> [PROBLEM TO SOLVE]:
For the listing below, return the line containing "sách, bút chì màu, dây buộc tóc, tranh ghép", the line containing "chuẩn bị gấp", and all lines in between, exactly as written and nothing else.

> [PROVIDED MATERIAL]:
+-------+

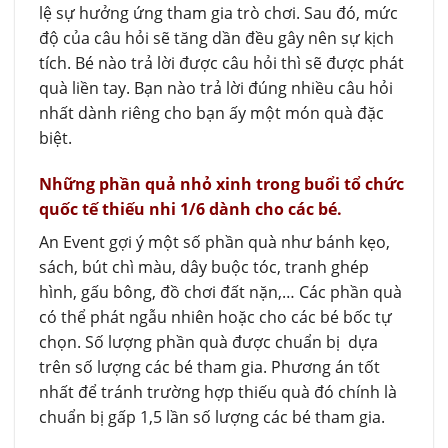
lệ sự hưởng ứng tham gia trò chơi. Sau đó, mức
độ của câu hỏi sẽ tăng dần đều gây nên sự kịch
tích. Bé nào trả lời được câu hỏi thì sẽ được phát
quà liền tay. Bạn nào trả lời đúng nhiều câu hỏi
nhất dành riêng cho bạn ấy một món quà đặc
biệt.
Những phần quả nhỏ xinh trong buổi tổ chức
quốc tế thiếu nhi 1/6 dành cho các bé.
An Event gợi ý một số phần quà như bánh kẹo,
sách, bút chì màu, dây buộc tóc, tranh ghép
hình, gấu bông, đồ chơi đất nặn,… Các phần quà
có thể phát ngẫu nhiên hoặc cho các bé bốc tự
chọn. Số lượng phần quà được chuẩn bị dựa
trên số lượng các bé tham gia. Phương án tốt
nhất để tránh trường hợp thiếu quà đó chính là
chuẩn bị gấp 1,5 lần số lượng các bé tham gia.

+-------+

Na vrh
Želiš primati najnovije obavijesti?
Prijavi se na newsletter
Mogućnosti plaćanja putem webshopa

+-------+

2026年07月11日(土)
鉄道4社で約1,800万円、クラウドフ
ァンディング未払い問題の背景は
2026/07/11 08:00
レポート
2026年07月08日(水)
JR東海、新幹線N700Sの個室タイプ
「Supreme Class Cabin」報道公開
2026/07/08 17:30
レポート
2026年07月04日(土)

+-------+

> [RESULT FOR THIS EXERCISE]:
sách, bút chì màu, dây buộc tóc, tranh ghép
hình, gấu bông, đồ chơi đất nặn,… Các phần quà
có thể phát ngẫu nhiên hoặc cho các bé bốc tự
chọn. Số lượng phần quà được chuẩn bị dựa
trên số lượng các bé tham gia. Phương án tốt
nhất để tránh trường hợp thiếu quà đó chính là
chuẩn bị gấp 1,5 lần số lượng các bé tham gia.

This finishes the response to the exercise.